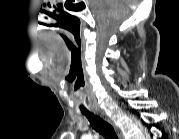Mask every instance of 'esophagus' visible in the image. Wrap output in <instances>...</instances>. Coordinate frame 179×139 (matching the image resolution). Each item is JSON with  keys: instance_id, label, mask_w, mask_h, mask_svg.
<instances>
[{"instance_id": "34e87169", "label": "esophagus", "mask_w": 179, "mask_h": 139, "mask_svg": "<svg viewBox=\"0 0 179 139\" xmlns=\"http://www.w3.org/2000/svg\"><path fill=\"white\" fill-rule=\"evenodd\" d=\"M108 121H109V123L114 127V129L116 130L119 139L123 138V135H122L121 131L118 130L117 126H115L114 123H113L111 120H108Z\"/></svg>"}]
</instances>
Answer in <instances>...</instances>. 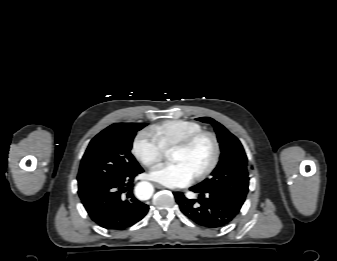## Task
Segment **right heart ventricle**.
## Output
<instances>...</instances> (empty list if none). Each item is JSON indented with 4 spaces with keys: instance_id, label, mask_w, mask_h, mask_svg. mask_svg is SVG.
<instances>
[{
    "instance_id": "e07e8e85",
    "label": "right heart ventricle",
    "mask_w": 337,
    "mask_h": 261,
    "mask_svg": "<svg viewBox=\"0 0 337 261\" xmlns=\"http://www.w3.org/2000/svg\"><path fill=\"white\" fill-rule=\"evenodd\" d=\"M200 124L189 120H167L151 128L166 152L173 150L179 143L190 135L202 131Z\"/></svg>"
}]
</instances>
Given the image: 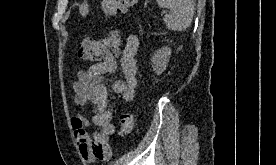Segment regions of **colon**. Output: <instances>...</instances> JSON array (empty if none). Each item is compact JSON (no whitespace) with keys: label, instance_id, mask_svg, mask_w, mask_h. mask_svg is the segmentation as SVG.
Wrapping results in <instances>:
<instances>
[{"label":"colon","instance_id":"colon-1","mask_svg":"<svg viewBox=\"0 0 276 165\" xmlns=\"http://www.w3.org/2000/svg\"><path fill=\"white\" fill-rule=\"evenodd\" d=\"M136 0H102L101 11L107 17L125 13L130 10ZM121 37L117 29L111 28L108 35L100 40L84 38L81 41L78 53L82 59L96 62L113 60L119 54ZM120 134L131 133L135 124L133 112H124L119 116Z\"/></svg>","mask_w":276,"mask_h":165}]
</instances>
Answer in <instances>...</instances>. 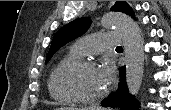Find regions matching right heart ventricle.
Listing matches in <instances>:
<instances>
[{"label":"right heart ventricle","instance_id":"1","mask_svg":"<svg viewBox=\"0 0 171 110\" xmlns=\"http://www.w3.org/2000/svg\"><path fill=\"white\" fill-rule=\"evenodd\" d=\"M79 57V54H77L75 51H73L72 49L57 63V65L54 67V69L52 70V72L50 73V76L48 78V83H47V87H48V91L50 96L61 103H68L70 102V99H68L67 97H65L64 95H62L57 86H56V75L59 71V69L66 64L69 61L75 60Z\"/></svg>","mask_w":171,"mask_h":110}]
</instances>
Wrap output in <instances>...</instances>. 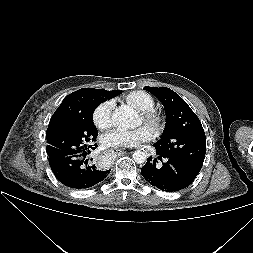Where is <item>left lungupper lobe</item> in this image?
<instances>
[{"instance_id": "5c2ea615", "label": "left lung upper lobe", "mask_w": 253, "mask_h": 253, "mask_svg": "<svg viewBox=\"0 0 253 253\" xmlns=\"http://www.w3.org/2000/svg\"><path fill=\"white\" fill-rule=\"evenodd\" d=\"M163 104L166 126L161 139L154 144L156 153L171 157L199 173L206 153V138L202 124L189 105L166 87H144Z\"/></svg>"}]
</instances>
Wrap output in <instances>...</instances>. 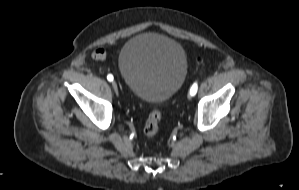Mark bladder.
Instances as JSON below:
<instances>
[{"instance_id": "obj_1", "label": "bladder", "mask_w": 299, "mask_h": 190, "mask_svg": "<svg viewBox=\"0 0 299 190\" xmlns=\"http://www.w3.org/2000/svg\"><path fill=\"white\" fill-rule=\"evenodd\" d=\"M118 67L133 94L157 103L170 99L182 86L187 74V57L182 45L174 39L142 33L124 44Z\"/></svg>"}]
</instances>
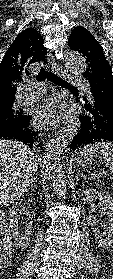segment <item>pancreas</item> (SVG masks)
Masks as SVG:
<instances>
[{"label": "pancreas", "mask_w": 113, "mask_h": 279, "mask_svg": "<svg viewBox=\"0 0 113 279\" xmlns=\"http://www.w3.org/2000/svg\"><path fill=\"white\" fill-rule=\"evenodd\" d=\"M92 179L94 180V181H99V177H94V176H92Z\"/></svg>", "instance_id": "pancreas-1"}]
</instances>
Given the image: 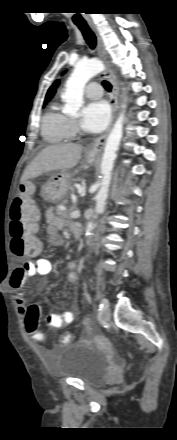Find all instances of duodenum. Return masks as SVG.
<instances>
[{"mask_svg": "<svg viewBox=\"0 0 177 440\" xmlns=\"http://www.w3.org/2000/svg\"><path fill=\"white\" fill-rule=\"evenodd\" d=\"M72 234L74 238L79 241L83 236V229L80 225L72 226Z\"/></svg>", "mask_w": 177, "mask_h": 440, "instance_id": "410a0bca", "label": "duodenum"}]
</instances>
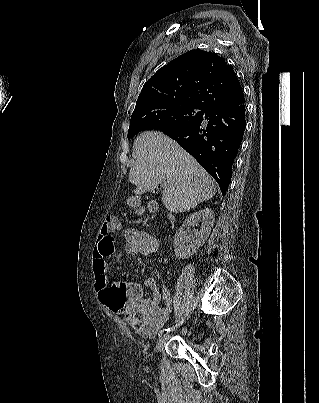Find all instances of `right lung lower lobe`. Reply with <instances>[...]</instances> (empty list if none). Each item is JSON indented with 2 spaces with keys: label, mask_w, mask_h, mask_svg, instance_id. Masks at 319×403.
I'll return each instance as SVG.
<instances>
[{
  "label": "right lung lower lobe",
  "mask_w": 319,
  "mask_h": 403,
  "mask_svg": "<svg viewBox=\"0 0 319 403\" xmlns=\"http://www.w3.org/2000/svg\"><path fill=\"white\" fill-rule=\"evenodd\" d=\"M244 103L208 111L190 125L161 129L209 172L223 195L231 181L232 165L246 127Z\"/></svg>",
  "instance_id": "98d812e1"
}]
</instances>
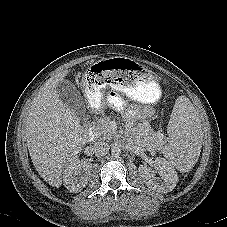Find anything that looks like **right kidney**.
<instances>
[{"instance_id":"right-kidney-1","label":"right kidney","mask_w":227,"mask_h":227,"mask_svg":"<svg viewBox=\"0 0 227 227\" xmlns=\"http://www.w3.org/2000/svg\"><path fill=\"white\" fill-rule=\"evenodd\" d=\"M91 165L87 161L72 157L65 165L63 181L65 187L73 193L80 192L90 179Z\"/></svg>"}]
</instances>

+ + +

§ BRIEF
Beginning with the line that contains "Masks at 319×403." and ending with the last line of the data, restate each line word for word. Exclude the pictures.

§ EXERCISE SOLUTION
Find all instances of `right lung lower lobe`. Reply with <instances>[...]</instances> (empty list if none). Each item is JSON indented with 2 spaces with keys: label, mask_w, mask_h, mask_svg, instance_id. Masks at 319×403.
I'll return each instance as SVG.
<instances>
[{
  "label": "right lung lower lobe",
  "mask_w": 319,
  "mask_h": 403,
  "mask_svg": "<svg viewBox=\"0 0 319 403\" xmlns=\"http://www.w3.org/2000/svg\"><path fill=\"white\" fill-rule=\"evenodd\" d=\"M244 103L208 111L190 125L161 129L209 172L223 195L231 181L232 165L246 127Z\"/></svg>",
  "instance_id": "98d812e1"
}]
</instances>
Find anything that looks like **right kidney**.
<instances>
[{"instance_id":"right-kidney-1","label":"right kidney","mask_w":227,"mask_h":227,"mask_svg":"<svg viewBox=\"0 0 227 227\" xmlns=\"http://www.w3.org/2000/svg\"><path fill=\"white\" fill-rule=\"evenodd\" d=\"M91 165L87 161L72 157L65 165L63 181L65 187L73 193L80 192L90 179Z\"/></svg>"}]
</instances>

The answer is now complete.